— Не придавайте значения тому, что я буду говорить умирая, ибо это будет говорить уже не Шопенгауэр, а только его труп!..
Как общее правило — оптимистическое миросозерцание формируется у великих отрицателей вместе со старостью. Быть может, тут играет роль естественное ослабление умственных способностей, но вероятнее, что, когда организм явно начинает разрушаться и призрак смерти встает в непосредственной близости, тогда падает силами и великий дух.
Инстинкт жизни и страх смерти не только не угасают с летами, но, напротив — развиваются до крайней степени. Молодость не ценит жизни, не боится смерти, которую даже и представить себе не может, до того она переполнена жизненными соками. Старость же обеими руками цепляется за остаток дней своих и в ужасе перед черной дырой могилы готова отказаться от опыта всей своей долгой и славной жизни. Поэтому нет ничего удивительного в том, что великие умы, дожив до глубокой старости и почувствовав в костях холод могилы, пали духом и старались набросить хоть какой нибудь покров на свой собственный неизбежный и страшный конец.

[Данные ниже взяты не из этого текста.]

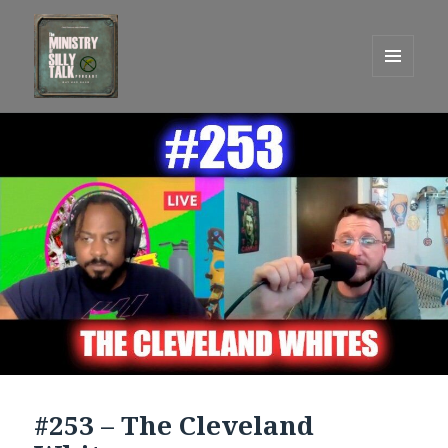
MENU
AND
One Graham Army Presents
WIDGETS
#253 – The Cleveland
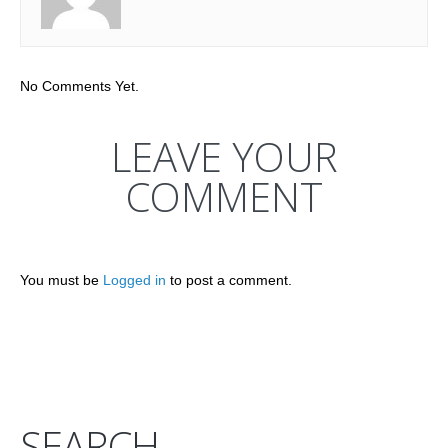
No Comments Yet.
LEAVE YOUR
COMMENT
You must be
Logged in
to post a comment.
SEARCH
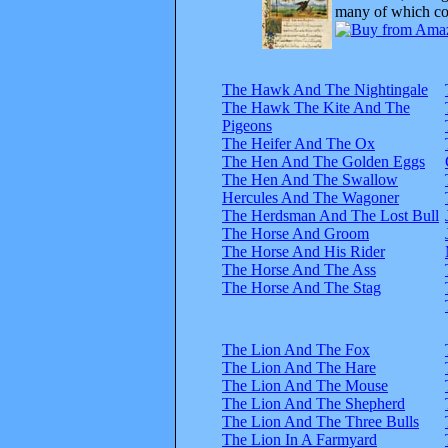
many of which com
The Hawk And The Nightingale
The Hawk The Kite And The
Pigeons
The Heifer And The Ox
The Hen And The Golden Eggs
The Hen And The Swallow
Hercules And The Wagoner
The Herdsman And The Lost Bull
The Horse And Groom
The Horse And His Rider
The Horse And The Ass
The Horse And The Stag
The Lion And The Fox
The Lion And The Hare
The Lion And The Mouse
The Lion And The Shepherd
The Lion And The Three Bulls
The Lion In A Farmyard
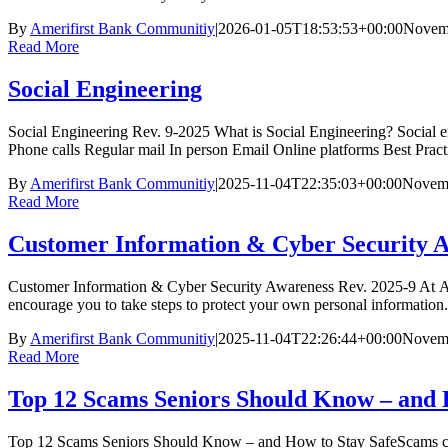
By
Amerifirst Bank Communitiy
|
2026-01-05T18:53:53+00:00
Novemb
Read More
Social Engineering
Social Engineering Rev. 9-2025 What is Social Engineering? Social eng
Phone calls Regular mail In person Email Online platforms Best Pra
By
Amerifirst Bank Communitiy
|
2025-11-04T22:35:03+00:00
Novemb
Read More
Customer Information & Cyber Security 
Customer Information & Cyber Security Awareness Rev. 2025-9 At Amer
encourage you to take steps to protect your own personal information
By
Amerifirst Bank Communitiy
|
2025-11-04T22:26:44+00:00
Novemb
Read More
Top 12 Scams Seniors Should Know – and 
Top 12 Scams Seniors Should Know – and How to Stay SafeScams can co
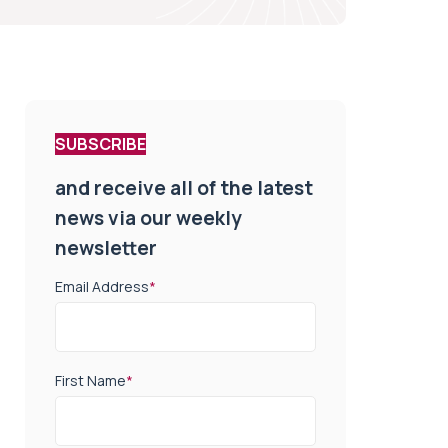
SUBSCRIBE
and receive all of the latest
news via our weekly
newsletter
Email Address
*
First Name
*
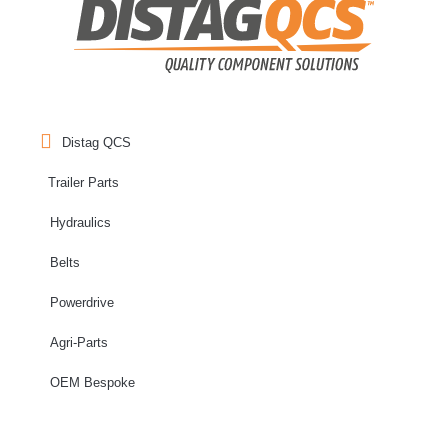
Distag QCS
Trailer Parts
Hydraulics
Belts
Powerdrive
Agri-Parts
OEM Bespoke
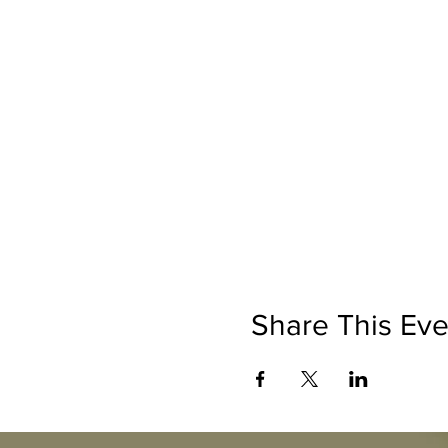
Share This Eve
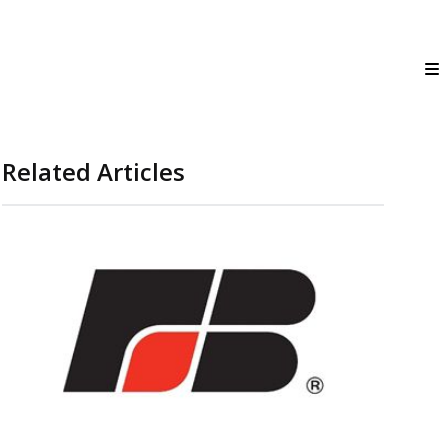
Related Articles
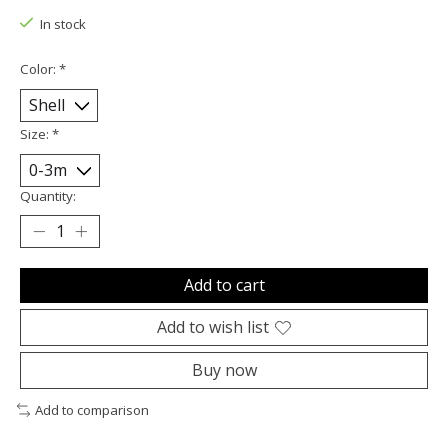
In stock
Color:
*
Size:
*
Quantity:
Add to cart
Add to wish list
Buy now
Add to comparison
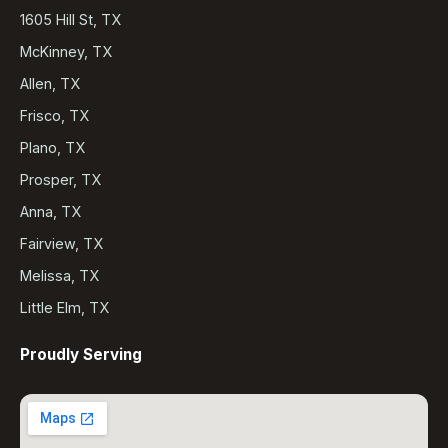
1605 Hill St, TX
McKinney, TX
Allen, TX
Frisco, TX
Plano, TX
Prosper, TX
Anna, TX
Fairview, TX
Melissa, TX
Little Elm, TX
Proudly Serving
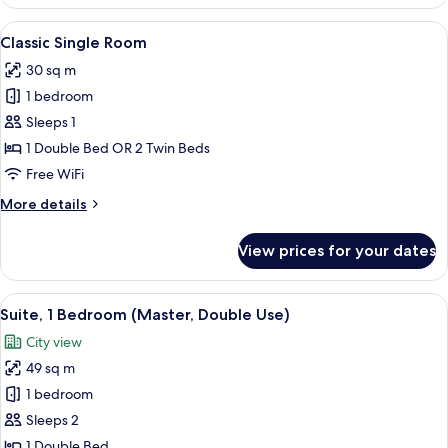
Skyline
Double
View
A hotel room with a bed, desk, chairs,
6
Room
Classic Single Room
all
30 sq m
photos
1 bedroom
for
Classic
Sleeps 1
Single
1 Double Bed OR 2 Twin Beds
Room
Free WiFi
More
More details
details
for
View prices for your dates
Classic
Single
Room
View
A hotel room with a desk, two armchairs
5
Suite, 1 Bedroom (Master, Double Use)
all
City view
photos
49 sq m
for
Suite,
1 bedroom
1
Sleeps 2
Bedroom
1 Double Bed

Эти последние потуги умирающего духа бывают страшны до смешного. Соломон дошел до бреда о царстве сорока тысяч праведников, Лев Толстой впал в ханжество.
IV
Если бы жизнь человеческая была гармонична и прекрасна, человеку не было бы никакой надобности доискиваться ее смысла и стремиться к лучшему. В каждый момент своего существования он восклицал бы от всей полноты души:
— Мгновение, остановись!.. Ты прекрасно!..
С другой стороны, если бы не было страха смерти, никакие силы, ни земные, ни небесные, не заставили бы человека тянуть жизнь, настолько несовершенную и настолько отягченную страданиями, что она постоянно заставляет мечтать о лучшем, будь то иные формы земного существования или блаженство загробного мира.
Мечников называет страх смерти "великим законом, без которого все земные существа были бы давно уничтожены".
Есть люди, которые уверяют, что им совершенно чужд страх смерти. Но если это не свидетельствует именно о глубоком отвращении к жизни или не является результатом крепкой веры в бессмертие за гробом, то говорит лишь о малой сознательности. В большинстве же случаев это, конечно, просто бравада, глупое и ненужное хвастовство!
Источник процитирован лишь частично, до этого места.